Qui abbondano le condanne a morte inflitte dopo procedimenti penali condotti in contumacia o in tempi molto brevi a cittadini che non hanno conoscenza della lingua, senza un adeguato sistema di interpretariato. Esecuzioni applicate anche per reati meno gravi: droga, adulterio, blasfemia, stupro, rapina aggravata, tradimento, atti contro la sicurezza nazionale e altri crimini contro lo Stato, frode, pornografia, reati finanziari, fuga in Cina e visione di filmati proibiti provenienti dalla Corea del Sud.
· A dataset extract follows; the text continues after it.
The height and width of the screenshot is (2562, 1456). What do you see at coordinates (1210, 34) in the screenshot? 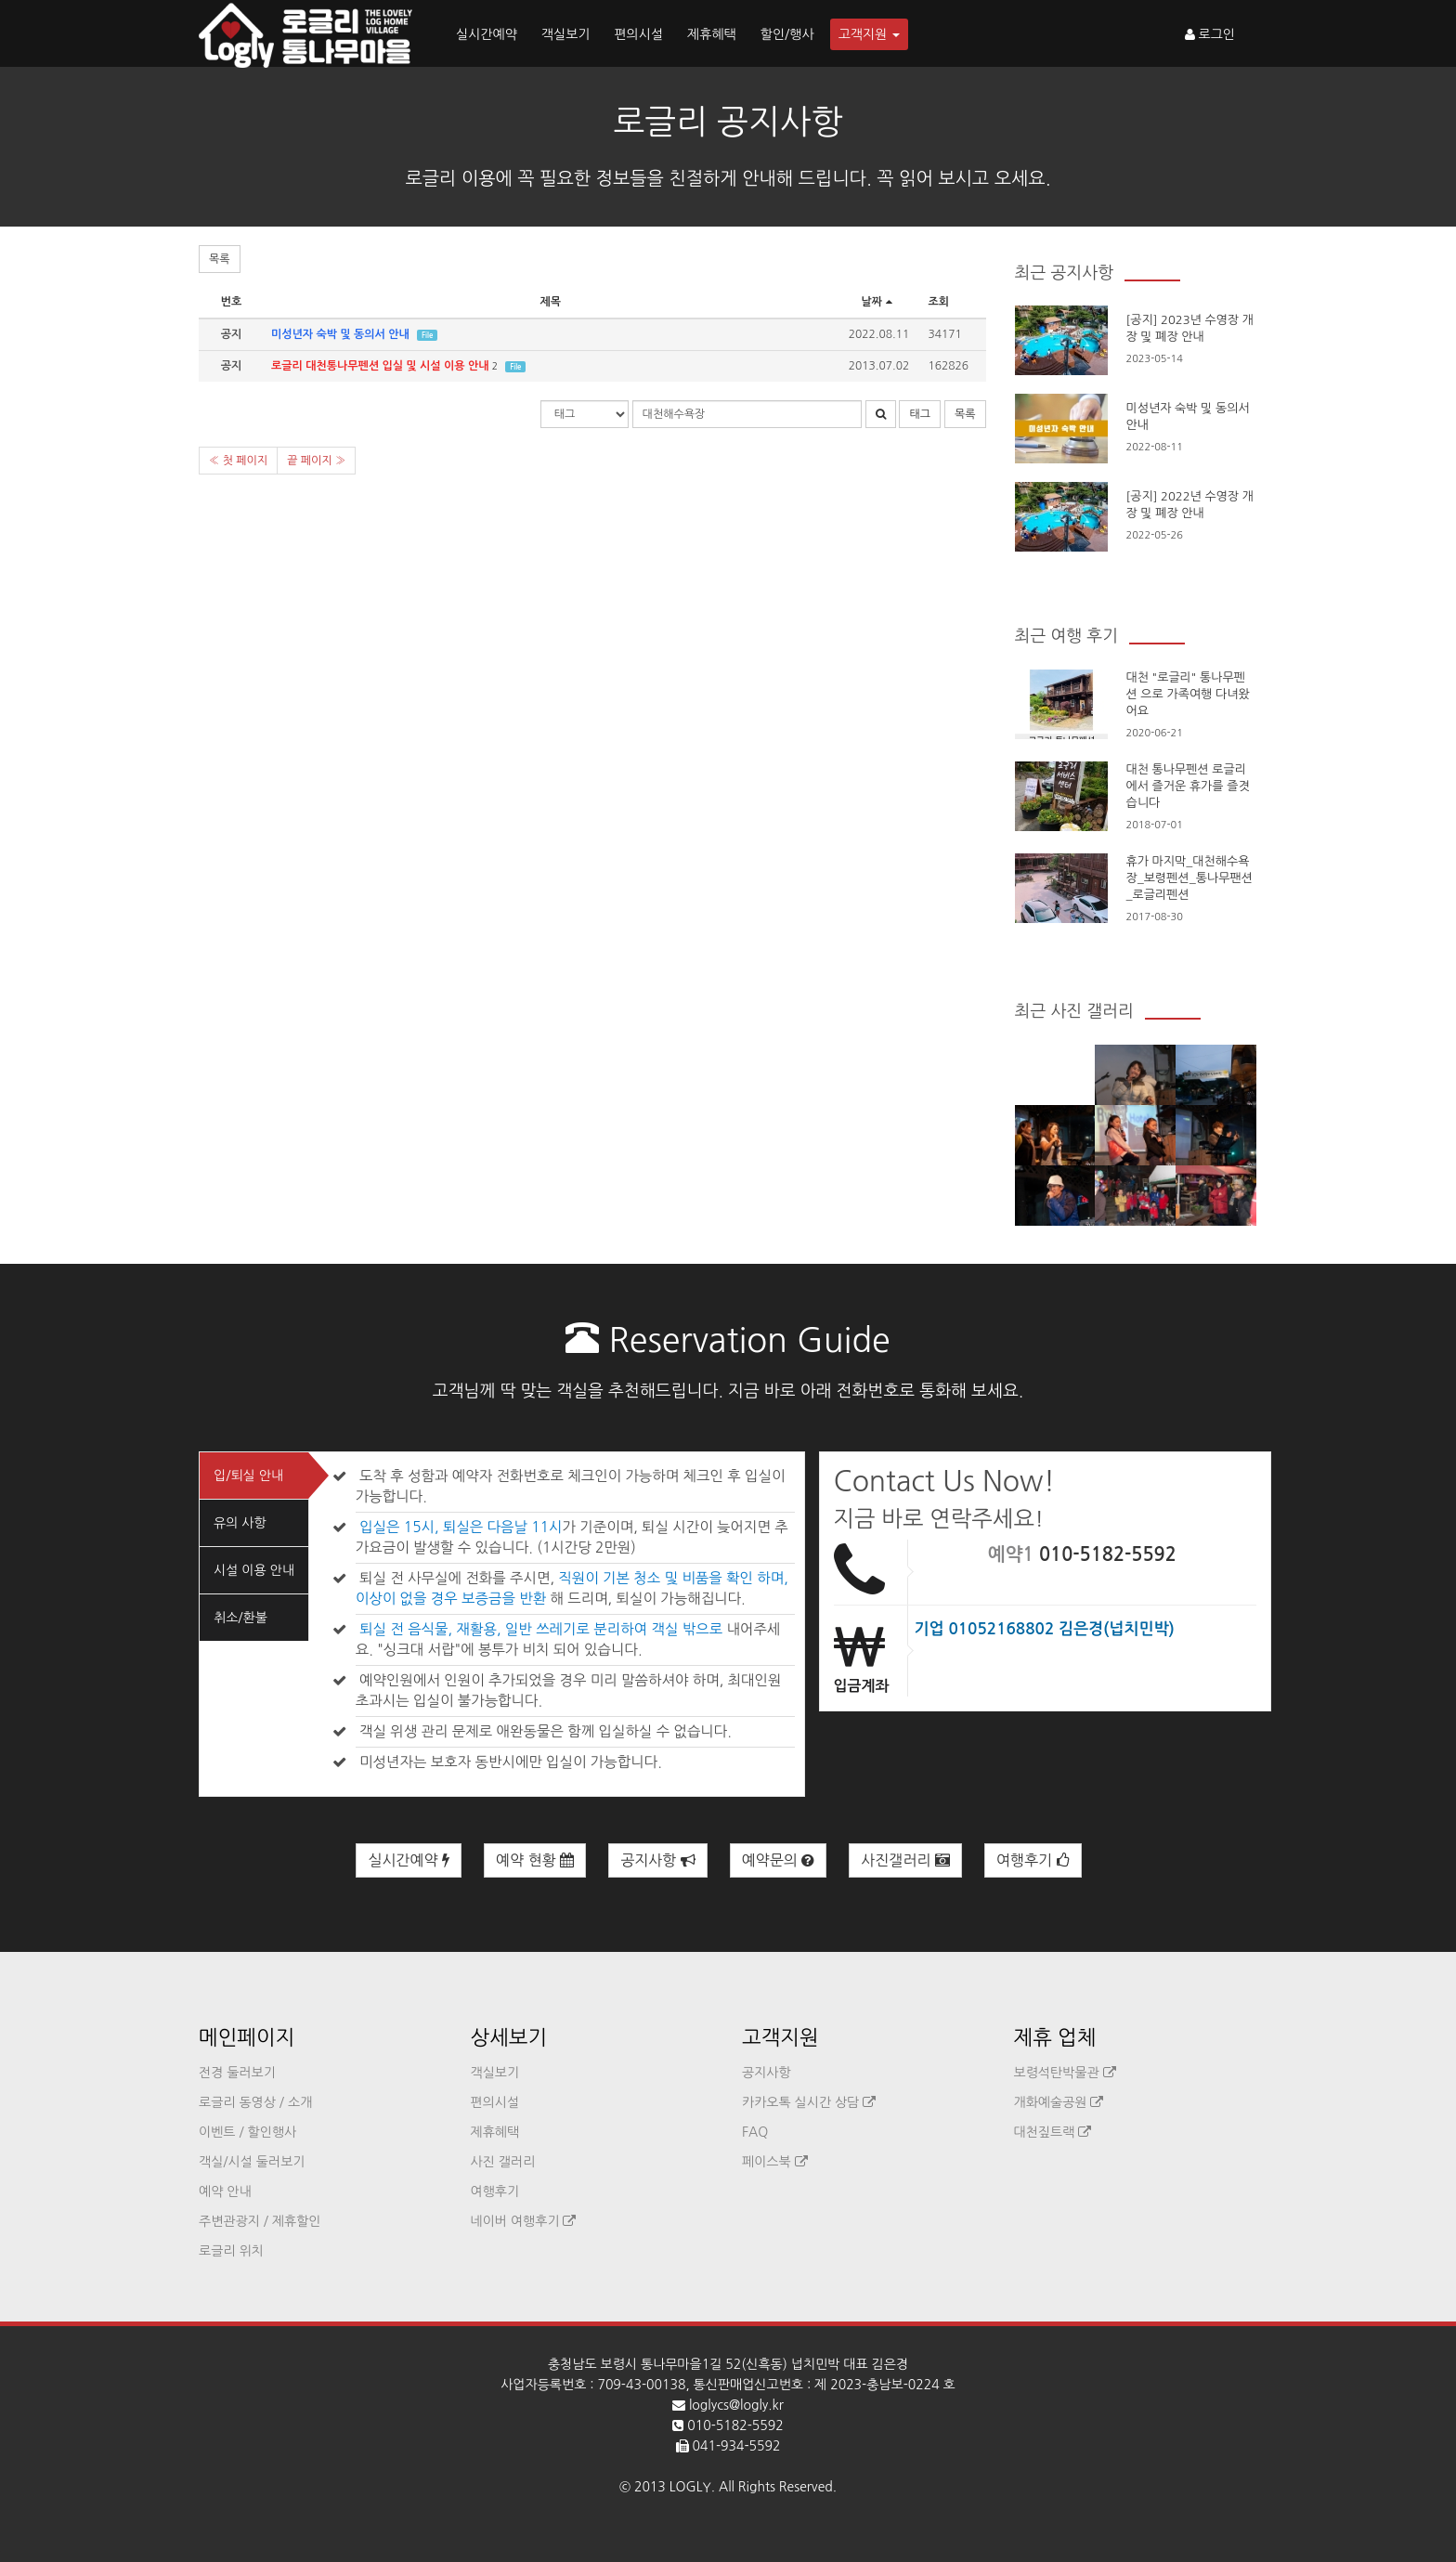 I see `로그인` at bounding box center [1210, 34].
Le condizioni di detenzione dei prigionieri nel braccio della morte sono disumane: uso dell’isolamento, talvolta con durata trentennale; interferenza con il diritto all’assistenza legale, incluso il limitato accesso confidenziale a un avvocato; mancanza di un sistema di appello, obbligatorio per i casi di pena capitale; processi svolti in tribunali rivoluzionari che avvengono a porte chiuse, durano poche ore o, addirittura, minuti, le confessioni sono estorte sotto tortura o altri maltrattamenti e, in diversi casi, sono state trasmesse in televisione prima che il processo abbia avuto luogo. Nonostante (o perciò) queste inumane brutture, il trend verso l’abolizione è in continuo aumento in tutto il mondo. Uno per tutti: il Maryland, nel 2013, è diventato il diciottesimo stato abolizionista. Ad maiora.